Q2: Why is my response content truncated?
A: Check the value of choices[0].finish_reason in the response. If it is "length", it means the generated text exceeded the max_tokens limit or the model's maximum context length. You can try increasing the max_tokens value.
Q3: Both temperature and top_p control randomness; how should I use them?
A: Both parameters adjust the diversity of the output. Higher values make the output more creative, while lower values make it more deterministic. Official documentation recommends adjusting only one of these parameters and keeping the other at its default value to avoid unpredictable results.
Q4: What is the data format when stream: true is enabled?

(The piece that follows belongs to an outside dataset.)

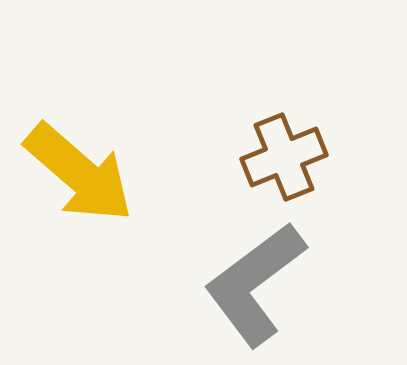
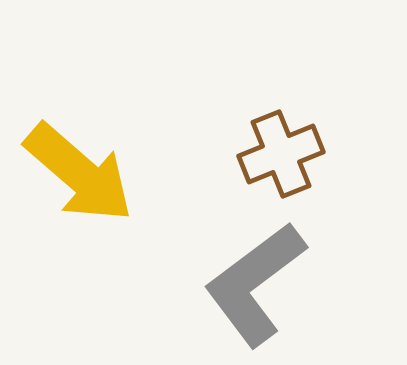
brown cross: moved 3 px left, 3 px up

A: When streaming is enabled, the interface no longer returns a single JSON object. Instead, it returns a stream of Server-Sent Events (SSE). Data is sent in chunks as data: {"id": "...", "choices": [{"delta": {"content": "..."}}]}. The final message will be data: [DONE].
Q5: What should I keep in mind when enabling response_format for JSON mode?
A: When setting response_format to { "type": "json_object" }, you must also explicitly instruct the model via a message (system or user prompt) to generate JSON. Failure to do so may cause the model to output endless whitespace, leading to request timeouts or token limit exhaustion.